On the effect of fluid-structure interactions and choice of algorithm in multi-physics topology optimisation

This article presents an optimisation framework for the compliance minimisation of structures subjected to design-dependent pressure loads. A finite element solver coupled to a Lattice Boltzmann method is employed, such that the effect of the fluid-structure interactions on the optimised design can be considered. It is noted that the main computational expense of the algorithm is the Lattice Boltzmann method. Therefore, to improve the computational efficiency and to assess the effect of the fluid-structure interactions on the final optimised design, the degree of coupling is changed. Several successful topology optimisation algorithms exist with thousands of associated publications in the literature. However, only a small portion of these are applied to real-world problems, with even fewer offering a comparison of methodologies. This is especially important for problems involving fluid-structure interactions, where discrete and continuous methods can provide different advantages. The goal of this research is to couple two key disciplines, fluids and structures, into a topology optimisation framework, which shows fast convergence for multi-physics optimisation problems. This is achieved by offering a comparison of three popular, but competing, optimisation methodologies. The needs for the exploration of larger design spaces and to produce innovative designs make meta-heuristic algorithms less efficient for this task. A coupled analysis, where the fluid and structural mechanics are updated, provides superior results compared with an uncoupled analysis approach, however at some computational expense.
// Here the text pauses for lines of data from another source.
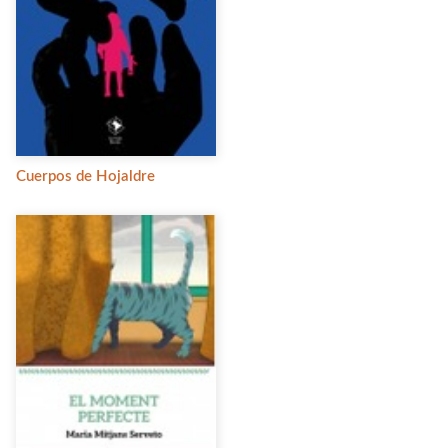
Cuerpos de Hojaldre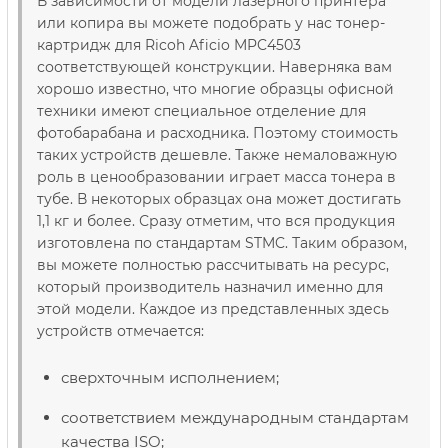
В зависимости от модели лазерного принтера
или копира вы можете подобрать у нас тонер-
картридж для Ricoh Aficio MPC4503
соответствующей конструкции. Наверняка вам
хорошо известно, что многие образцы офисной
техники имеют специальное отделение для
фотобарабана и расходника. Поэтому стоимость
таких устройств дешевле. Также немаловажную
роль в ценообразовании играет масса тонера в
тубе. В некоторых образцах она может достигать
1,1 кг и более. Сразу отметим, что вся продукция
изготовлена ​​по стандартам STMC. Таким образом,
вы можете полностью рассчитывать на ресурс,
который производитель назначил именно для
этой модели. Каждое из представленных здесь
устройств отмечается:
сверхточным исполнением;
соответствием международным стандартам
качества ISO;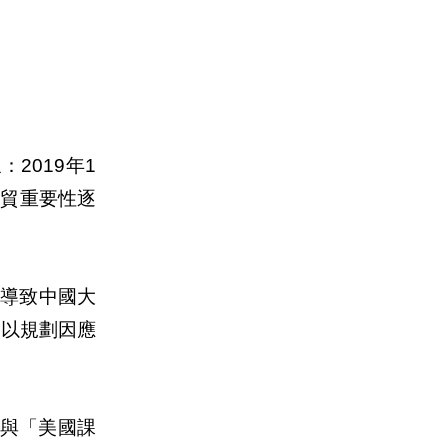
2019年1
經貿重要性逐
導致中國大
查以規劃因應
」與「美國課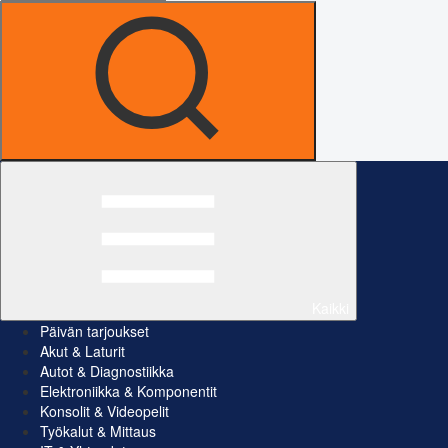
Kaikki
Päivän tarjoukset
Akut & Laturit
Autot & Diagnostiikka
Elektroniikka & Komponentit
Konsolit & Videopelit
Työkalut & Mittaus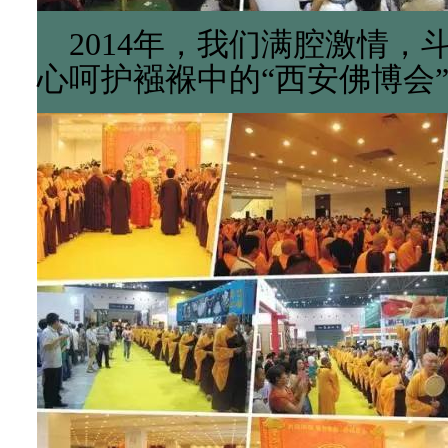
2014年，我们满腔激情，
心呵护襁褓中的“西安佛博会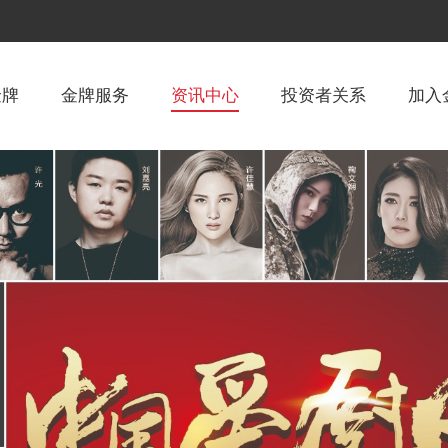
金牌
金牌服务
资讯中心
投资者关系
加入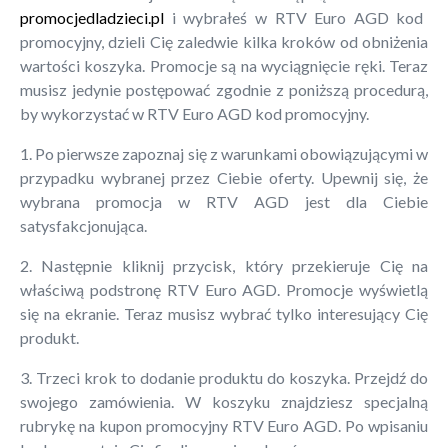
promocjedladzieci.pl
i wybrałeś w RTV Euro AGD kod
promocyjny, dzieli Cię zaledwie kilka kroków od obniżenia
wartości koszyka. Promocje są na wyciągnięcie ręki. Teraz
musisz jedynie postępować zgodnie z poniższą procedurą,
by wykorzystać w RTV Euro AGD kod promocyjny.
1. Po pierwsze zapoznaj się z warunkami obowiązującymi w
przypadku wybranej przez Ciebie oferty. Upewnij się, że
wybrana promocja w RTV AGD jest dla Ciebie
satysfakcjonująca.
2. Następnie kliknij przycisk, który przekieruje Cię na
właściwą podstronę RTV Euro AGD. Promocje wyświetlą
się na ekranie. Teraz musisz wybrać tylko interesujący Cię
produkt.
3. Trzeci krok to dodanie produktu do koszyka. Przejdź do
swojego zamówienia. W koszyku znajdziesz specjalną
rubrykę na kupon promocyjny RTV Euro AGD. Po wpisaniu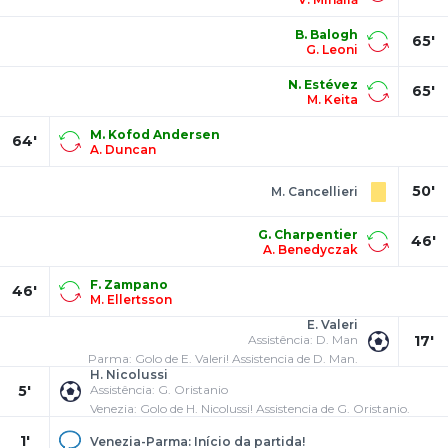
B. Balogh
65'
G. Leoni
N. Estévez
65'
M. Keita
M. Kofod Andersen
64'
A. Duncan
50'
M. Cancellieri
G. Charpentier
46'
A. Benedyczak
F. Zampano
46'
M. Ellertsson
E. Valeri
Assistência: D. Man
17'
Parma: Golo de E. Valeri! Assistencia de D. Man.
H. Nicolussi
5'
Assistência: G. Oristanio
Venezia: Golo de H. Nicolussi! Assistencia de G. Oristanio.
1'
Venezia-Parma: Início da partida!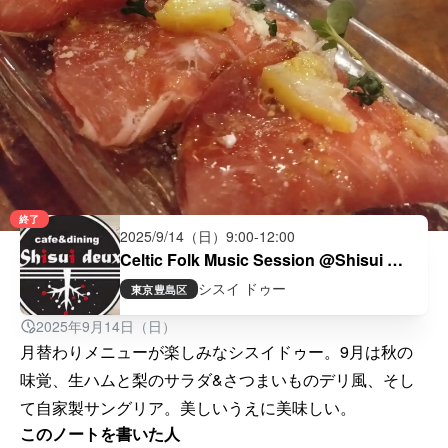
終了
2025/9/14（日）
9:00
-
12:00
Celtic Folk Music Session @Shisui 
Deux(大塚)
シスイ ドゥー
東京
豊島区
2025年9月14日（日）
月替わりメニューが楽しみなシスイドゥー。9月は秋の
味覚、生ハムと梨のサラダ&さつまいものデリ風、そし
て自家製サングリア。美しいうえに美味しい。
このノートを書いた人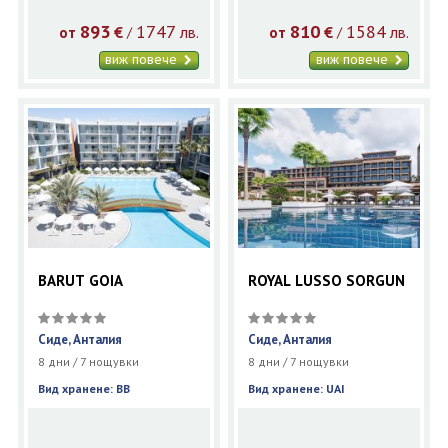
893
1747
810
1584
€
лв.
€
лв.
/
/
от
от
виж повече
виж повече
BARUT GOIA
ROYAL LUSSO SORGUN
Сиде, Анталия
Сиде, Анталия
8 дни / 7 нощувки
8 дни / 7 нощувки
Вид хранене: BB
Вид хранене: UAI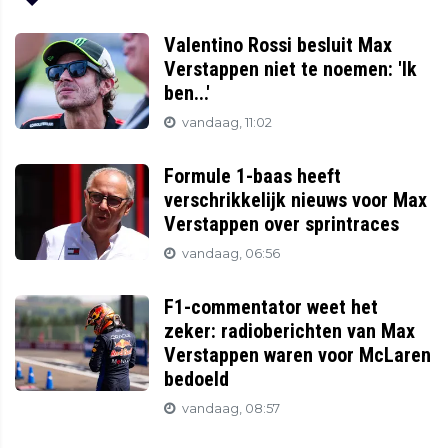
Valentino Rossi besluit Max
Verstappen niet te noemen: 'Ik
ben...'
vandaag, 11:02
Formule 1-baas heeft
verschrikkelijk nieuws voor Max
Verstappen over sprintraces
vandaag, 06:56
F1-commentator weet het
zeker: radioberichten van Max
Verstappen waren voor McLaren
bedoeld
vandaag, 08:57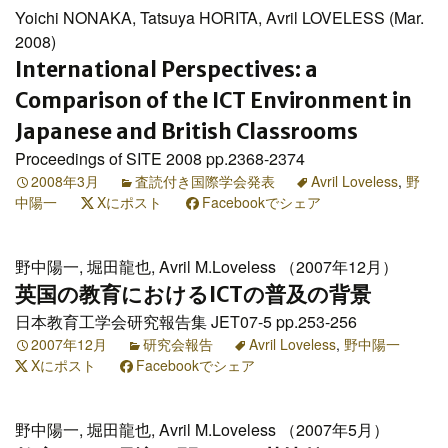
Yoichi NONAKA, Tatsuya HORITA, Avril LOVELESS (Mar.
2008)
International Perspectives: a
Comparison of the ICT Environment in
Japanese and British Classrooms
Proceedings of SITE 2008 pp.2368-2374
2008年3月
査読付き国際学会発表
Avril Loveless
,
野
中陽一
Xにポスト
Facebookでシェア
野中陽一, 堀田龍也, Avril M.Loveless （2007年12月）
英国の教育におけるICTの普及の背景
日本教育工学会研究報告集 JET07-5 pp.253-256
2007年12月
研究会報告
Avril Loveless
,
野中陽一
Xにポスト
Facebookでシェア
野中陽一, 堀田龍也, Avril M.Loveless （2007年5月）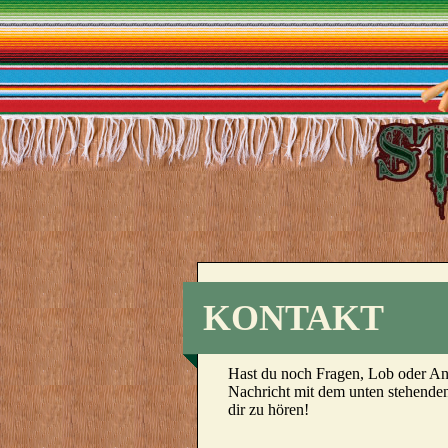
KONTAKT
Hast du noch Fragen, Lob oder An
Nachricht mit dem unten stehenden
dir zu hören!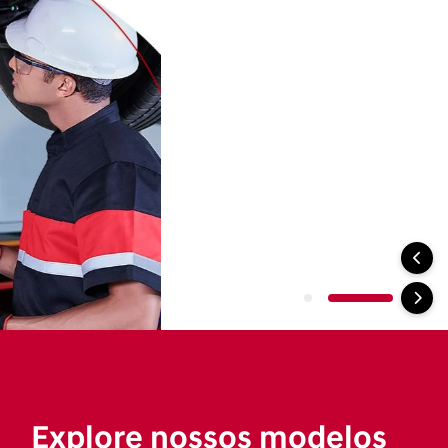
SUV
Sedan
Picape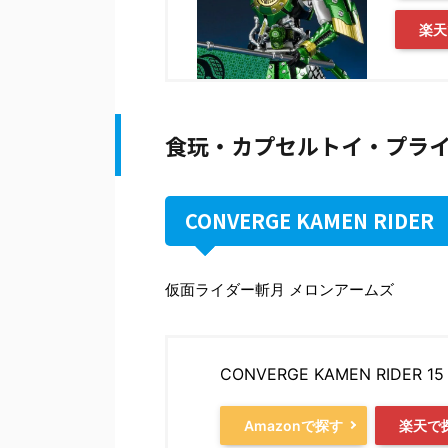
楽天
食玩・カプセルトイ・プラ
CONVERGE KAMEN RIDER
仮面ライダー斬月 メロンアームズ
CONVERGE KAMEN RID
Amazonで探す
楽天で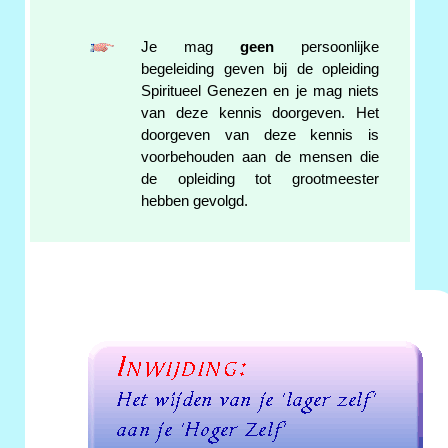
Je mag
geen
persoonlijke
begeleiding geven bij de opleiding
Spiritueel Genezen en je mag niets
van deze kennis doorgeven. Het
doorgeven van deze kennis is
voorbehouden aan de mensen die
de opleiding tot grootmeester
hebben gevolgd.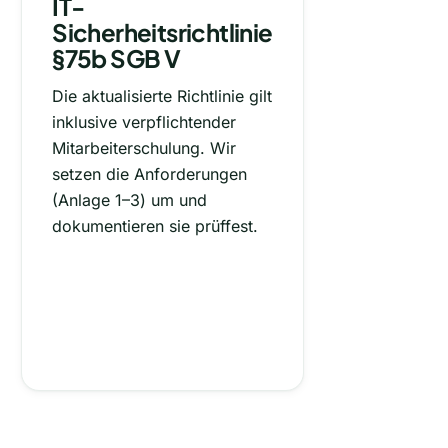
IT-
Sicherheitsrichtlinie
§75b SGB V
Die aktualisierte Richtlinie gilt
inklusive verpflichtender
Mitarbeiterschulung. Wir
setzen die Anforderungen
(Anlage 1–3) um und
dokumentieren sie prüffest.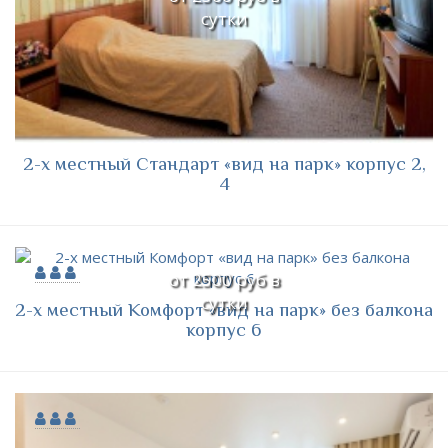
сутки
2-х местный Стандарт «вид на парк» корпус 2,
4
от 2500 руб в
сутки
2-х местный Комфорт «вид на парк» без балкона
корпус 6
The results in this article show that the method is sensitive to whether fluid-structure coupling is included, i.e. if the fluid mechanics are updated with design changes, but not to the degree of the coupling, i.e. how regularly the fluid mechanics are updated, up to a certain limit. Therefore, the computational efficiency of the algorithm can be considerably increased with small penalties in the quality of the objective by relaxing the coupling. •Develops a SIMP algorithm coupled to a LBM flow solver for multi-physics topology optimization.•Develops a LSM coupled to a LBM flow solver for multi-physics topology optimization.•Compares a BESO, SIMP and LSM algorithm to determine the advantages and disadvantages of the algorithms.•Determines the effect of FSI and the degree of coupling between the fluid and structural solver on the final design.